GIVEN INFORMATION:
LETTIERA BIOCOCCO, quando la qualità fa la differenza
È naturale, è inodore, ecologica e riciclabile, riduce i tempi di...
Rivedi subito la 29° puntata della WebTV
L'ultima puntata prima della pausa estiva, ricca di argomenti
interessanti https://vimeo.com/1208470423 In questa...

...

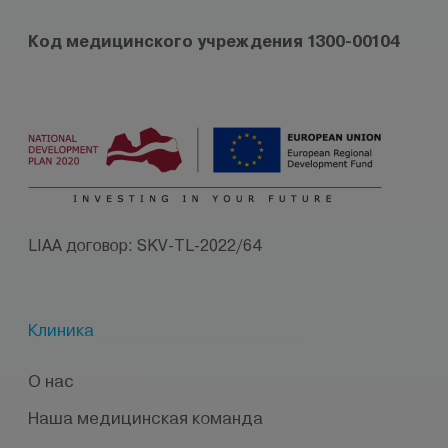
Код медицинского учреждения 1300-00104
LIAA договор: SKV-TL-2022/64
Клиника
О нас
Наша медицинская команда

WORK ORDER:
Look above for the line holding "LETTIERA BIOCOCCO, quando". Print it and every line after it, exactly, through the line holding "interessanti https://vimeo.com/1208470423 In".

TASK OUTPUT:
LETTIERA BIOCOCCO, quando la qualità fa la differenza
È naturale, è inodore, ecologica e riciclabile, riduce i tempi di...
Rivedi subito la 29° puntata della WebTV
L'ultima puntata prima della pausa estiva, ricca di argomenti
interessanti https://vimeo.com/1208470423 In questa...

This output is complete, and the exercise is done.